Blackhawks 5 Predators 4
CHICAGO — Marian Hossa sat in the penalty box for what seemed like the longest time — five minutes to be exact — and when he finally got out Saturday, he quickly found the puck and sent the Chicago Blackhawks to an inspiring victory.
Hossa scored 4:07 into overtime after Patrick Kane’s short-handed goal had tied the game with 13.6 seconds remaining in regulation as the Blackhawks rallied and beat the Nashville Predators 5-4 for a 3-2 series lead.
Kane’s goal and the Blackhawks ability to kill yet another Predators power play gave Hossa a reprieve after he had knocked Nashville’s Dan Hamhuis into the boards and drew a major penalty.
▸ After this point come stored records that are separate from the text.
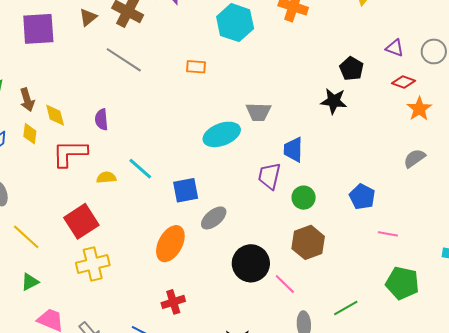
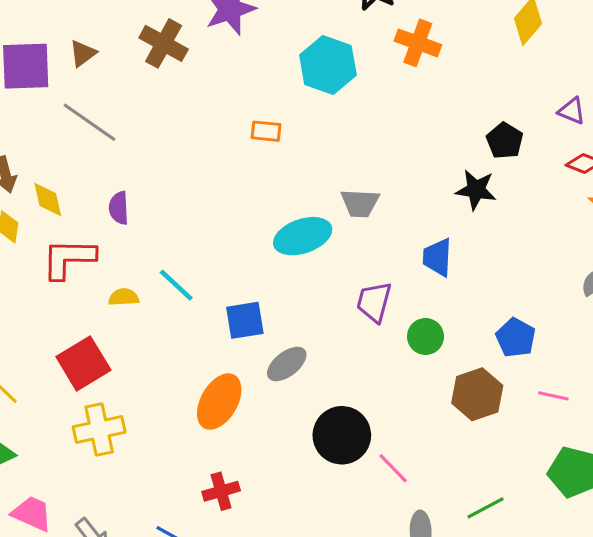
brown triangle: (88, 17) -> (83, 53), moved
gray line: (124, 60) -> (89, 122), moved
blue trapezoid: (293, 150) -> (437, 257), moved
brown hexagon: (308, 242) -> (477, 394), moved

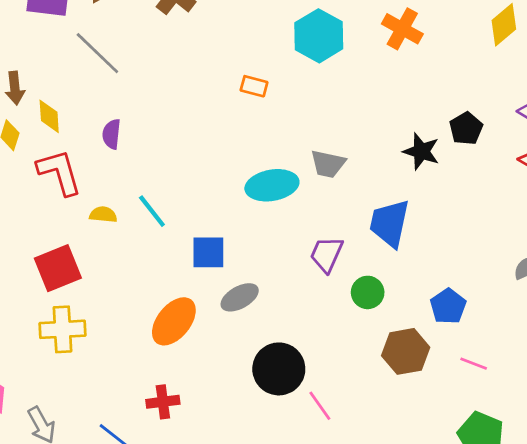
black star: (476, 190) -> (421, 151), moved
blue trapezoid: (437, 257) -> (390, 223), size x1.4
red L-shape: (69, 259) -> (59, 172), turned 64

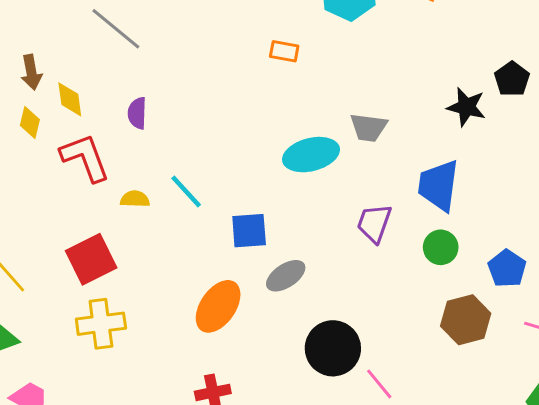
green circle: (368, 292) -> (441, 247), moved

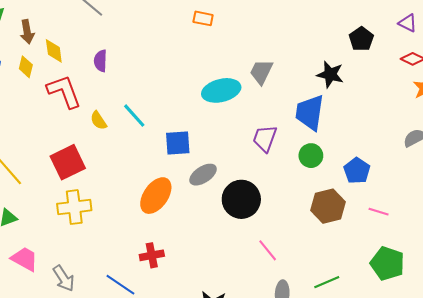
black star: (466, 107) -> (330, 74), moved
gray trapezoid: (369, 127) -> (261, 72), turned 108
yellow semicircle: (135, 199) -> (98, 120), turned -126
black circle: (333, 348) -> (241, 199), moved

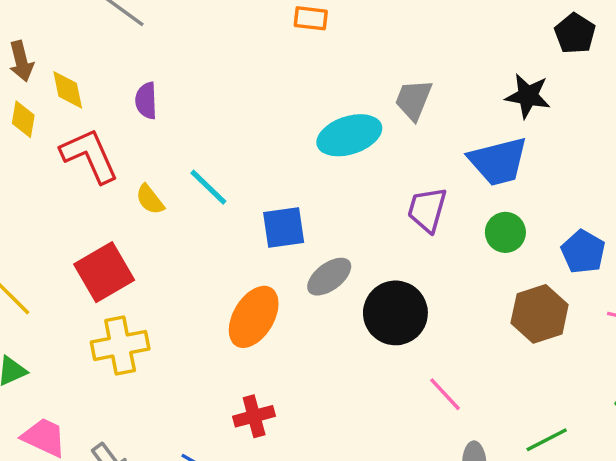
blue trapezoid: (310, 113) -> (498, 161), turned -108

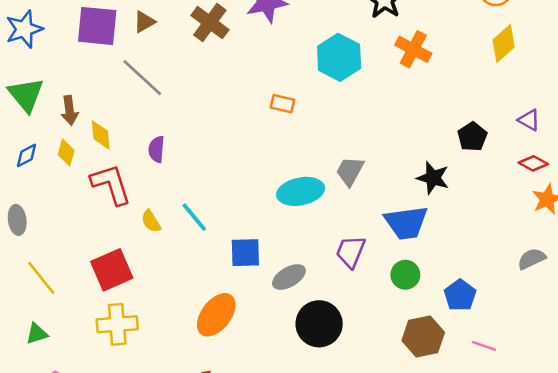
gray ellipse: (329, 277) -> (289, 277), moved

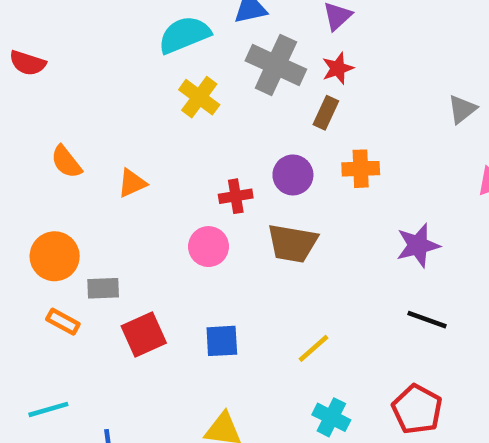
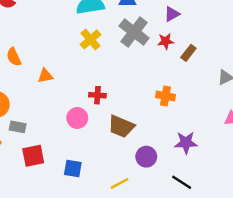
brown rectangle: (326, 113) -> (188, 53), moved
purple circle: (293, 175) -> (146, 157), moved

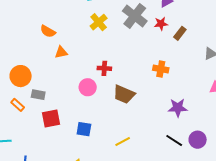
orange semicircle: (14, 57) -> (48, 31), moved, turned -35
purple circle: (146, 157) -> (198, 140), moved

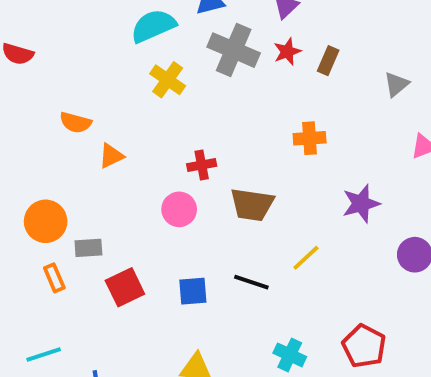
orange rectangle: (18, 105) -> (54, 278), turned 40
black line: (174, 140) -> (251, 282), moved
yellow line: (123, 141) -> (306, 258), moved

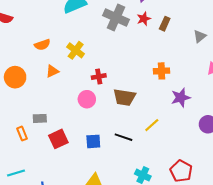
yellow cross: (168, 80) -> (76, 50), moved
orange semicircle: (75, 122) -> (42, 45), moved, turned -35
orange cross: (310, 138) -> (161, 71), moved
orange circle: (46, 221) -> (15, 77), moved

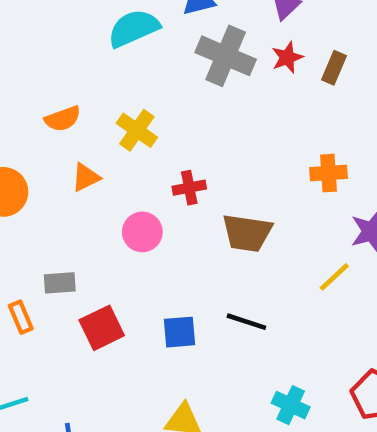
pink circle: (87, 99) -> (142, 232), moved
yellow line: (152, 125) -> (334, 277), moved

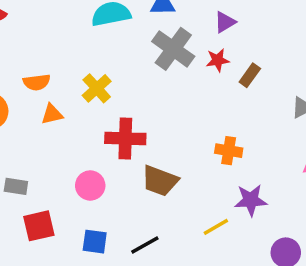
orange semicircle: (63, 119) -> (37, 82), moved
red cross: (189, 188) -> (125, 138), size x1.6
pink circle: (142, 232) -> (90, 185), moved
black line: (246, 322) -> (145, 245), turned -60

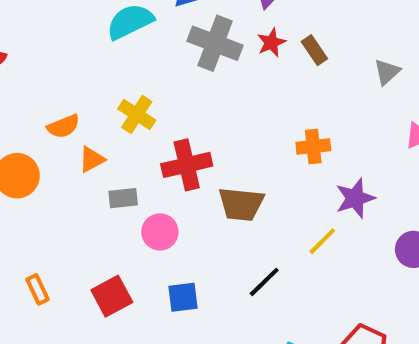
brown rectangle: (250, 75) -> (314, 50), turned -55
gray rectangle: (16, 186) -> (123, 198), moved
black line: (145, 245) -> (264, 282), moved

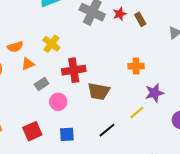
gray rectangle: (123, 198) -> (42, 84), turned -32

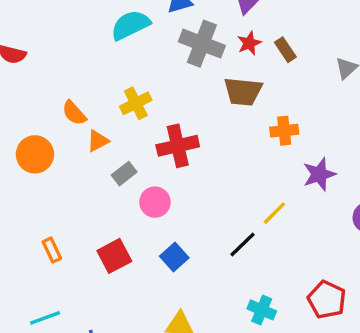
yellow cross: (51, 44) -> (136, 103), turned 30
orange semicircle: (15, 47) -> (74, 113), turned 70
brown trapezoid: (99, 91) -> (243, 92), moved
yellow line: (137, 112) -> (274, 213), moved
blue square: (67, 134) -> (174, 257), turned -35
Hamhuis, who was shoved from behind by Hossa, stayed on the ice for about a minute before he was able to get up and slowly skate off.
“I tried to go for the puck,” Hossa said. “The guy turned his back to me. You don’t want to hit a player that way, but I couldn’t stop my motion.”
Nashville coach Barry Trotz compared the hit to one that Washington’s Alex Ovechkin put on Chicago’s Brian Campbell last month, breaking Campbell’s collarbone and resulting in a two-game suspension for Ovechkin.
“I don’t even know the difference looking at the two. The league will handle it. I trust the league’s judgment. They’ve been fair all the time,” Trotz said. “It’s unfortunate Hossa comes out and scores the winning goal. Ironic how that works out, but that’s the way it is.”
Chicago can advance to the second round of the Western Conference playoffs with a win at Nashville on Monday night.
The Blackhawks blew a 3-1 lead Saturday, and the Predators went ahead 4-3 with two third-period goals by Martin Erat.
With Nashville protecting its lead late and on the major power play created by Hossa’s penalty, Kane backhanded in a rebound off a shot by Jonathan Toews to tie it with his third goal of the series. Although the Blackhawks were short-handed, they negated Nashville’s skating advantage by pulling goalie Antti Niemi.
“Sometimes you catch a break,” Kane said. “Five-on-five with the goalie pulled you’re trying to do everything you can to score a goal.”
Kane called the clutch goal the best of his career.
“Nothing tops it,” he said. “Thirteen seconds left to tie and keep us in the series, probably. Going to Nashville down 3-2, that would be a tough game to win.”
After the game went to overtime, the Blackhawks killed the remaining 3:57 of Hossa’s penalty. The Predators are the only team in this year’s playoffs without a power-play goal. Their latest failure with the game on the line pushed the drought to 0-for-21 with the advantage.
Hossa hit the ice after his penalty expired and put himself in position to win the game. He got the puck on the left side of the net after a shot from teammate Brent Sopel appeared to deflect to him off the stick of Nashville’s Joel Ward.
Hossa then slid a shot past goalie Pekka Rinne for his second career post-season overtime goal. This one sent the crowd at the United Center into pandemonium.
“When I saw the puck coming to me, I just tried to put it in. What a relief. A huge win,” Hossa said.
“It hit our forward’s stick and it just deflected to the guy on the other side, whoever he was, and he put it in. I didn’t even know it was Hossa. It happened so quick,” Rinne said.
“It’s disappointing. It hurts. Now it’s going to be a big test on Monday. It’s real emotional right now.”
Andrew Ladd, Niklas Hjalmarsson and Tomas Kopecky also had goals for Chicago in regulation.
David Legwand had a goal and an assist, and Ward added a short-handed tally for the Predators.
Rinne had 27 saves and Niemi made 17. Nashville ended up 0-for-4 on the power play.